For several years now, Agustina Fioretti has been creating strange objects and images that resist recognition and taxonomic classification. Not only because of the materials she uses—horsehair and bird feathers—which lend her works uncertain forms of animality, but also due to her reuse of elements drawn from the world of construction. Fioretti displaces things from their original context, enacting a shift that enables her to produce new machinic-animal assemblages: neither horses nor birds, yet both at once. The cyborg emerges from the fusion of the technical and the animal, from the life of objects. What futures might arise from nests built with horsehair?
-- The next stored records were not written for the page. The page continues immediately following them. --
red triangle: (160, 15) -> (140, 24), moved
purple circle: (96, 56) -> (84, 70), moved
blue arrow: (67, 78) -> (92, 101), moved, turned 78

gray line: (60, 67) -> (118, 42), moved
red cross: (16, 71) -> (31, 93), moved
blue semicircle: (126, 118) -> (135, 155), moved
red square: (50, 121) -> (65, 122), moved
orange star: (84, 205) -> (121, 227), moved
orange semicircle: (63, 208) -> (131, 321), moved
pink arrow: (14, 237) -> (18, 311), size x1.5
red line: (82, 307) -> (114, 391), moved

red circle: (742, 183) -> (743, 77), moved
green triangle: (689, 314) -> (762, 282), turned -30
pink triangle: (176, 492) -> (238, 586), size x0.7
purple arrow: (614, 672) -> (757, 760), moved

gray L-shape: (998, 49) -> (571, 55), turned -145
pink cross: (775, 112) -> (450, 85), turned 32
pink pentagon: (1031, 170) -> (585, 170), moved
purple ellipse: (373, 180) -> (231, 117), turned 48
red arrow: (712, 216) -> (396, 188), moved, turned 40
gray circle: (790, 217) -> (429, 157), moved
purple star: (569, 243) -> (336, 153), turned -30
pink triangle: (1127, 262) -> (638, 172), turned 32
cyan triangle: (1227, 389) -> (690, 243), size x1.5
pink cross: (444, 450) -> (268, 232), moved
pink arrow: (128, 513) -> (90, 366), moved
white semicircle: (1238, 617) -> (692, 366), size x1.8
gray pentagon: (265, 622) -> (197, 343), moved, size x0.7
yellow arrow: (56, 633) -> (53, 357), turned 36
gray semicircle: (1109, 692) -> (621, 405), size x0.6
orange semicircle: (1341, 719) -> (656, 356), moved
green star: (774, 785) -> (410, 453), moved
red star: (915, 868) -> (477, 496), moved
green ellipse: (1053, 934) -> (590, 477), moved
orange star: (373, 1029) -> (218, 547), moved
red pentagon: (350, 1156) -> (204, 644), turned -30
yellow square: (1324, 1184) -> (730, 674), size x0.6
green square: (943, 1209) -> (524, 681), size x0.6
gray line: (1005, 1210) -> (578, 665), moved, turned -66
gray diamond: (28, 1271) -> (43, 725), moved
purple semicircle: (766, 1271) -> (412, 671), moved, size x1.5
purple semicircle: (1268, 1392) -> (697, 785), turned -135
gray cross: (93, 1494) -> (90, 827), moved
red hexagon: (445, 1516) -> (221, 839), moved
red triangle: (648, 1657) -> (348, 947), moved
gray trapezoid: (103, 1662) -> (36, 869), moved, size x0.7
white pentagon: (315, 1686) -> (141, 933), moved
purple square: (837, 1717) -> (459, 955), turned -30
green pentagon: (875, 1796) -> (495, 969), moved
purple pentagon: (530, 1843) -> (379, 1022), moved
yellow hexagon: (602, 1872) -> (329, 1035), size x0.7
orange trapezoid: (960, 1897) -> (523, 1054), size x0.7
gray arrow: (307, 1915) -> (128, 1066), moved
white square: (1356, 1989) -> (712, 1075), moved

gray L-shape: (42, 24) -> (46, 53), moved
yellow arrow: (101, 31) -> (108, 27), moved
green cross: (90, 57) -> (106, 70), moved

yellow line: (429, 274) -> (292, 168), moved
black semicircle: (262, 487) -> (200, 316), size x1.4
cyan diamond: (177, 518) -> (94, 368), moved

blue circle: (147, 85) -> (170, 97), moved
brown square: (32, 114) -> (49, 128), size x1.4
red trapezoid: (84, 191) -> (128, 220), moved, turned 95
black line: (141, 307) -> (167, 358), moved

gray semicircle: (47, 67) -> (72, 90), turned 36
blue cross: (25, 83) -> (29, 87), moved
What promises of monsters are announced in these futures?

Exhibition curated by Jesu Antuña.

The artistic practice of Agustina Fioretti (1991, Argentina) can be understood through the lens of displacement, mutation, and transformation, where a concern with archives—ranging from familial to institutional—converges with an interest in migration and in the more or less forced displacements of those who are often pushed to the point of abandoning human form.

Through various techniques and materials (installation, video, photography, text, and performance), she explores concepts such as interspecies bonds, oral narratives, rites of passage, what Victor Turner termed liminality as an intermediate or transitional space; metamorphosis, perhaps from north to south, and her own migration in connection with those undertaken by her family in previous decades.